# Introduciton to PCA and its relationship to SVD

**Introduction**

I was playing around with PCA the other day and thought that I’d make a quick post about it. This post will try to help you see what happens to the data geometrically. I will step through working with the data in 2D so we can see how the points move around in space, next I will draw a connection to the SVD, and finally I will apply the method to a real dataset.

**PCA**

PCA stands for Principle Component Analysis. It is a very powerful technique that is capable of reducing the dimensionality of the dataset. This can be very useful for visualizing high dimensional datasets, though if this is your end goal I would make sure to check out t-sne. But more importantly it helps us project our data onto an “optimal” subspace, what I mean by optimal is that this new subspace captures the major axes of variation in the data.

Let’s generate some data from a skewed gaussian in 2-dimensions. We can think of the rows of this matrix as data points and the columns as the features that we have examined for each point.

(Aside) If you’re unfamiliar with how the covariance matrix affects the geometry of your distribution please play around with the above code and change the values in the cov variable. See what you can learn.

Back to the topic at hand, the principle components of a matrix are the eigenvectors of its normalized covariance matrix. Now keep in mind that there are two different ways that we can look at covariance. Either the covariance accross features or the covariance accross rows. It depends on the application and what you are interested in. For example if you’re doing facial recognition using eigenfaces then you’d be interested in the variation accross pixels and if the matrix of faces contains one face per column then we would take \(XX^T\) and examine its eigenvectors and eigenvalues. If we are interested in the variation accross the columns, as we are in this case because they hold our features, then our covariance matrix becomes \(X^TX\).

\begin{align} X^TX &= WLW^T \end{align}

Let’s do this quickly by hand and then use sklearn’s built in method.

1) Find the mean of each column and subtract it from all values in that column. This normalizes the data so that it has 0 mean.

Just to check let’s make sure that each columns does indeed have 0 mean.

-9.66338120634e-17 -1.25055521494e-16

Yes they do so we are good to proceed.

2) Compute the column covariance matrix.

3) Compute the eigen decomposition of the normalized covariance matrix

4) We are finished!

Now we know that the principle components lie in the columns of W. At the beginning of the post I mentioned how these principle components represent the axes of maximal variation in the data. We can plot these new axes in 2D as:

\begin{align} y = \frac{W_{00}}{W_{10}} (x - \mu_1) + \mu_2 \end{align}

Where \(\mu\) is the mean of the subscripted column.
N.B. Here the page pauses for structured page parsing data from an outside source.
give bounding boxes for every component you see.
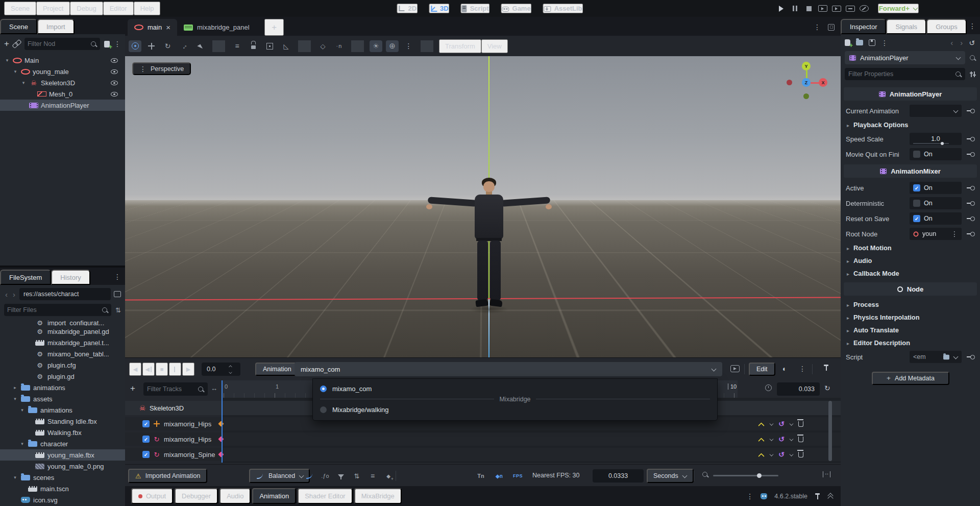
pin-bottom-panel-icon[interactable] xyxy=(815,493,820,499)
interpolation-mode-icon[interactable] xyxy=(758,437,765,442)
key-icon[interactable] xyxy=(967,108,975,113)
gizmo-x-ball[interactable]: X xyxy=(819,78,827,87)
chevron-down-icon[interactable] xyxy=(770,422,773,425)
visibility-eye-icon[interactable] xyxy=(111,58,118,63)
spin-up-icon[interactable] xyxy=(229,365,232,368)
menu-item[interactable]: Scene xyxy=(4,2,36,15)
chevron-down-icon[interactable] xyxy=(790,452,793,456)
timeline-playhead[interactable] xyxy=(222,380,223,463)
toggle-split-mode-icon[interactable] xyxy=(114,291,121,297)
file-tree-row[interactable]: young_male.fbx xyxy=(0,449,125,461)
filter-properties-input[interactable] xyxy=(848,70,953,78)
section-animationplayer[interactable]: AnimationPlayer xyxy=(844,87,977,101)
expand-bottom-panel-icon[interactable] xyxy=(827,493,834,499)
new-scene-tab-button[interactable] xyxy=(264,19,284,36)
file-tree-row[interactable]: plugin.cfg xyxy=(0,359,125,371)
file-tree-row[interactable]: icon.svg xyxy=(0,494,125,505)
animation-menu-button[interactable]: Animation xyxy=(255,363,299,376)
preview-environment-icon[interactable] xyxy=(386,40,399,52)
separator[interactable] xyxy=(212,40,225,52)
sort-icon[interactable] xyxy=(352,471,361,480)
file-tree-row[interactable]: scenes xyxy=(0,472,125,483)
renderer-selector[interactable]: Forward+ xyxy=(878,4,919,13)
tool-scale-icon[interactable] xyxy=(178,40,190,52)
delete-track-icon[interactable] xyxy=(798,421,803,427)
movie-writer-button[interactable] xyxy=(846,6,855,12)
dock-tab[interactable]: Signals xyxy=(886,19,926,34)
insert-key-icon[interactable] xyxy=(384,471,393,480)
animation-track-row[interactable]: mixamorig_Spine xyxy=(125,448,841,461)
workspace-tab-2d[interactable]: 2D xyxy=(397,4,418,13)
add-track-button[interactable] xyxy=(130,383,135,394)
dock-tab[interactable]: Inspector xyxy=(841,19,886,34)
menu-item[interactable]: Help xyxy=(134,2,161,15)
step-value-input[interactable] xyxy=(593,469,644,483)
loop-animation-icon[interactable] xyxy=(824,384,830,392)
time-value-input[interactable] xyxy=(202,366,227,373)
expand-viewport-icon[interactable] xyxy=(828,24,835,31)
script-picker[interactable]: <em xyxy=(910,351,962,363)
inspector-group[interactable]: Callback Mode xyxy=(844,267,977,280)
group-playback-options[interactable]: Playback Options xyxy=(844,118,977,131)
node-path-options-icon[interactable] xyxy=(951,230,958,238)
chevron-down-icon[interactable] xyxy=(770,437,773,441)
key-icon[interactable] xyxy=(967,201,975,206)
bottom-panel-tab[interactable]: Debugger xyxy=(175,488,218,504)
inspector-group[interactable]: Physics Interpolation xyxy=(844,311,977,324)
wrap-mode-icon[interactable] xyxy=(778,450,785,459)
inspector-group[interactable]: Editor Description xyxy=(844,336,977,349)
timeline-zoom-slider[interactable] xyxy=(713,475,778,476)
file-tree-row[interactable]: animations xyxy=(0,404,125,416)
filesystem-options-icon[interactable] xyxy=(114,273,121,281)
animation-option[interactable]: mixamo_com xyxy=(313,381,717,396)
play-backwards-from-end-button[interactable] xyxy=(129,363,141,376)
navigation-gizmo[interactable]: Y X Z xyxy=(783,60,829,106)
play-animation-button[interactable] xyxy=(182,363,194,376)
group-icon[interactable] xyxy=(263,40,276,52)
gizmo-negative-x-ball[interactable] xyxy=(787,80,792,85)
nav-back-icon[interactable]: ‹ xyxy=(4,290,9,299)
inspector-group[interactable]: Audio xyxy=(844,254,977,267)
movie-quit-toggle[interactable]: On xyxy=(910,148,962,160)
scene-tab[interactable]: main xyxy=(128,19,177,36)
snap-time-icon[interactable] xyxy=(476,471,485,480)
fps-mode-icon[interactable] xyxy=(513,471,523,480)
filter-nodes-input[interactable] xyxy=(28,40,88,47)
workspace-tab-assetlib[interactable]: AssetLib xyxy=(543,4,583,13)
scene-options-icon[interactable] xyxy=(114,40,121,48)
save-resource-icon[interactable] xyxy=(869,39,875,46)
file-tree-row[interactable]: mixabridge_panel.t... xyxy=(0,337,125,348)
file-tree-row[interactable]: Standing Idle.fbx xyxy=(0,416,125,427)
gizmo-y-ball[interactable]: Y xyxy=(802,62,811,70)
separator[interactable] xyxy=(298,40,311,52)
file-tree-row[interactable]: young_male_0.png xyxy=(0,461,125,472)
workspace-tab-script[interactable]: Script xyxy=(461,4,490,13)
filter-tracks-input[interactable] xyxy=(147,385,195,393)
renderer-features-button[interactable] xyxy=(860,5,869,12)
delete-track-icon[interactable] xyxy=(798,437,803,442)
function-icon[interactable] xyxy=(321,471,330,480)
dock-tab[interactable]: Groups xyxy=(926,19,967,34)
menu-item[interactable]: Editor xyxy=(103,2,134,15)
wrap-mode-icon[interactable] xyxy=(778,420,785,428)
checkbox[interactable] xyxy=(913,151,920,158)
folder-arrow-icon[interactable] xyxy=(19,441,25,446)
zoom-slider-handle[interactable] xyxy=(757,473,762,478)
history-icon[interactable] xyxy=(969,39,975,47)
animation-options-icon[interactable] xyxy=(799,365,806,373)
new-resource-icon[interactable] xyxy=(845,39,850,46)
keyframe-icon[interactable] xyxy=(218,436,224,442)
file-tree-row[interactable]: plugin.gd xyxy=(0,371,125,382)
bottom-options-icon[interactable] xyxy=(746,492,753,500)
key-icon[interactable] xyxy=(967,231,975,236)
nav-forward-icon[interactable]: › xyxy=(12,290,16,299)
load-script-icon[interactable] xyxy=(943,354,949,359)
open-docs-icon[interactable] xyxy=(969,55,976,61)
selection-cursor-icon[interactable] xyxy=(194,40,207,52)
resource-options-icon[interactable] xyxy=(881,39,888,47)
snap-step-input[interactable] xyxy=(777,382,820,396)
history-forward-icon[interactable]: › xyxy=(959,38,964,47)
filter-files-input[interactable] xyxy=(7,306,100,314)
scene-tree-row[interactable]: Main xyxy=(0,55,125,66)
inspector-group[interactable]: Auto Translate xyxy=(844,324,977,336)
We can use these principle components to plot our data in this new space by projecting each data point onto it:

\begin{align} \tilde{x} &= W^TX^T \end{align}

Before scrolling down think for a moment about what you’d expect to see when projecting onto this new space. In the normal x-y plane we see a skewed gaussian that is elliptical. If we scale and rotate our axes and then project into this space what shape should the data appear?

Now that we’ve gone through the basic mechanics of performing PCA. I’d like to mention two more things before proceeding to a real world example. First, that sklearn has a nice package that does this for us:

We find that: \begin{align} S = [[-0.63095923 -0.77581599] [-0.77581599 0.63095923]] \end{align}

Which is the transpose of the same thing that we found using the eigendecomposition. Also notice that the columns are shuffled. In PCA we order the columns of W in decending order of importance based on the associated eigenvalue. We did not do this in the above example because we were not reducing the dimensionality only demonstrating what it looks like geometrically. The method in sklearn does this ordering for you such that the first columns of \(S^T\) has the most important eigenvector.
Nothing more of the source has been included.